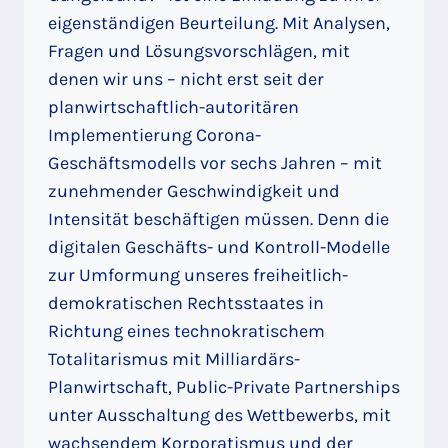
eigenständigen Beurteilung. Mit Analysen,
Fragen und Lösungsvorschlägen, mit
denen wir uns – nicht erst seit der
planwirtschaftlich-autoritären
Implementierung Corona-
Geschäftsmodells vor sechs Jahren – mit
zunehmender Geschwindigkeit und
Intensität beschäftigen müssen. Denn die
digitalen Geschäfts- und Kontroll-Modelle
zur Umformung unseres freiheitlich-
demokratischen Rechtsstaates in
Richtung eines technokratischem
Totalitarismus mit Milliardärs-
Planwirtschaft, Public-Private Partnerships
unter Ausschaltung des Wettbewerbs, mit
wachsendem Korporatismus und der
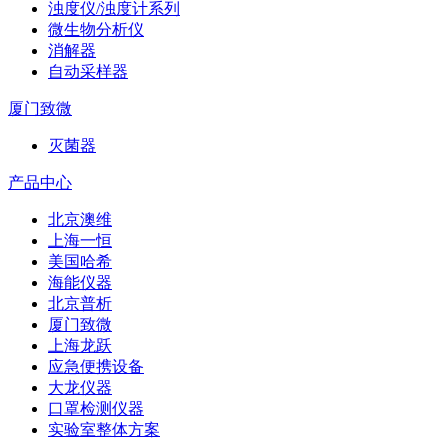
浊度仪/浊度计系列
微生物分析仪
消解器
自动采样器
厦门致微
灭菌器
产品中心
北京澳维
上海一恒
美国哈希
海能仪器
北京普析
厦门致微
上海龙跃
应急便携设备
大龙仪器
口罩检测仪器
实验室整体方案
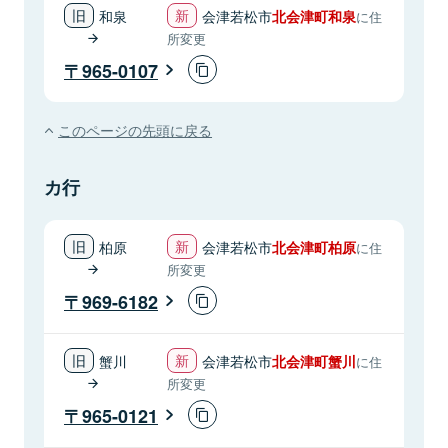
和泉
会津若松市
北会津町和泉
に住
所変更
965-0107
このページの先頭に戻る
カ行
柏原
会津若松市
北会津町柏原
に住
所変更
969-6182
蟹川
会津若松市
北会津町蟹川
に住
所変更
965-0121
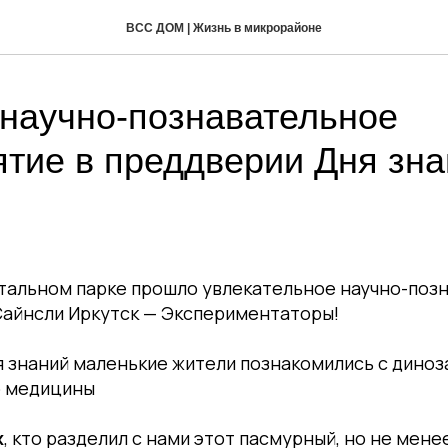
ВСС ДОМ | Жизнь в микрорайоне
научно-познавательное
тие в преддверии Дня зн
стальном парке прошло увлекательное научно-поз
Сайнсли Иркутск — Экспериментаторы!
я знаний маленькие жители познакомились с дино
р медицины
х
, кто разделил с нами этот пасмурный, но не мене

- _What to work on_: The material must be returned exactly, with its pictures omitted.

- _Output of the exercise_:
eigenständigen Beurteilung. Mit Analysen,
Fragen und Lösungsvorschlägen, mit
denen wir uns – nicht erst seit der
planwirtschaftlich-autoritären
Implementierung Corona-
Geschäftsmodells vor sechs Jahren – mit
zunehmender Geschwindigkeit und
Intensität beschäftigen müssen. Denn die
digitalen Geschäfts- und Kontroll-Modelle
zur Umformung unseres freiheitlich-
demokratischen Rechtsstaates in
Richtung eines technokratischem
Totalitarismus mit Milliardärs-
Planwirtschaft, Public-Private Partnerships
unter Ausschaltung des Wettbewerbs, mit
wachsendem Korporatismus und der
浊度仪/浊度计系列
微生物分析仪
消解器
自动采样器
厦门致微
灭菌器
产品中心
北京澳维
上海一恒
美国哈希
海能仪器
北京普析
厦门致微
上海龙跃
应急便携设备
大龙仪器
口罩检测仪器
实验室整体方案
和泉
会津若松市
北会津町和泉
に住
所変更
965-0107
このページの先頭に戻る
カ行
柏原
会津若松市
北会津町柏原
に住
所変更
969-6182
蟹川
会津若松市
北会津町蟹川
に住
所変更
965-0121
ВСС ДОМ | Жизнь в микрорайоне
научно-познавательное
тие в преддверии Дня зн
стальном парке прошло увлекательное научно-поз
Сайнсли Иркутск — Экспериментаторы!
я знаний маленькие жители познакомились с дино
р медицины
х
, кто разделил с нами этот пасмурный, но не мене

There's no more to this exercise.